Vous êtes des idéalistes de l’obscur, vous colportez le même manichéisme qui conduit les projets les plus extraordinaires à leur perte, qui condamne dans l’œuf toutes les tentatives de libération de l’individu par l’imaginaire et réduit les sociétés à des schémas où l’être humain n’a pas plus de signification qu’un éphémère graffiti à la surface de l’univers !
— Et après, qu’est-ce que j’en ai à faire, de la race humaine ! Tu lis trop, Alzine, ça te donne de mauvaises idées. Tu persistes à croire en une société utopique, c’est de la foutaise ! Moi, je ne rêve que d’une humanité idéale où chacun se prendrait en charge. On ne pourra jamais réaliser un ensemble cohérent en mélangeant les lions et les brebis, les renards et les cigognes, les fourmis et les marmottes. Vois, tous les animaux s’entre-dévorent, s’ignorent ou se contredisent par essence. Les hommes n’échappent pas à la règle.

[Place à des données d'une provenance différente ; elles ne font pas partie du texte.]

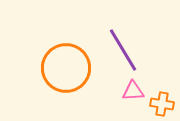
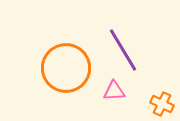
pink triangle: moved 19 px left
orange cross: rotated 15 degrees clockwise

Ce n’est pas parce qu’ils ont inventé des manières plus sophistiquées de pratiquer le cannibalisme qu’il faut s’illusionner sur le sujet.
— Dans ces conditions, ça ne vaut peut-être pas la peine de vivre.

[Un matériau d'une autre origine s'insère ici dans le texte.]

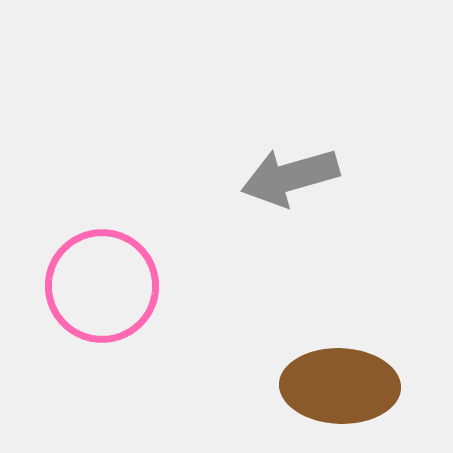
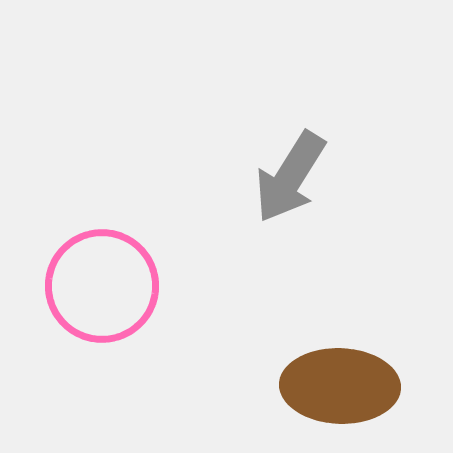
gray arrow: rotated 42 degrees counterclockwise
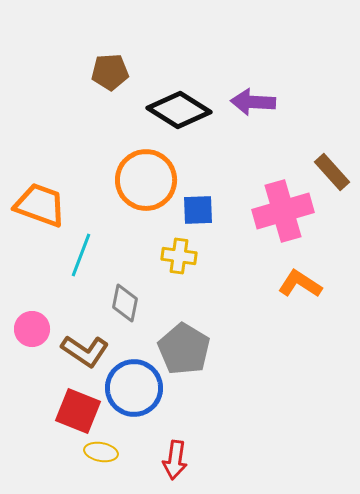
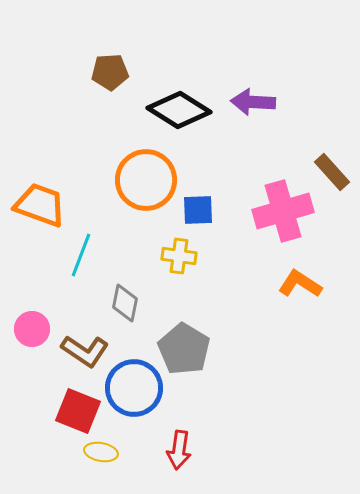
red arrow: moved 4 px right, 10 px up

— Pourquoi ? Tout est tellement absurde ! Chaque matin, quand je me réveille, je ris en pensant à ce grouillement dérisoire qui agite les êtres ; à tel point que je suis de bonne humeur pour toute la journée.
— Ta manière de croire en l’individu fait tout de même un peu sentimentale ? Non ?
— Tais-toi, Alzine, tu sais bien que les conversations de ce genre m’ennuient à périr.
Défense de rêver le long des murs
Pour que la révolution s’instaure, il faut que le peuple en ait le désir ; ce n’est pas lorsqu’une poignée de privilégiés la provoque qu’elle peut aboutir artificiellement.
Le pire n’est jamais sûr, même s’il est hélas souvent probable.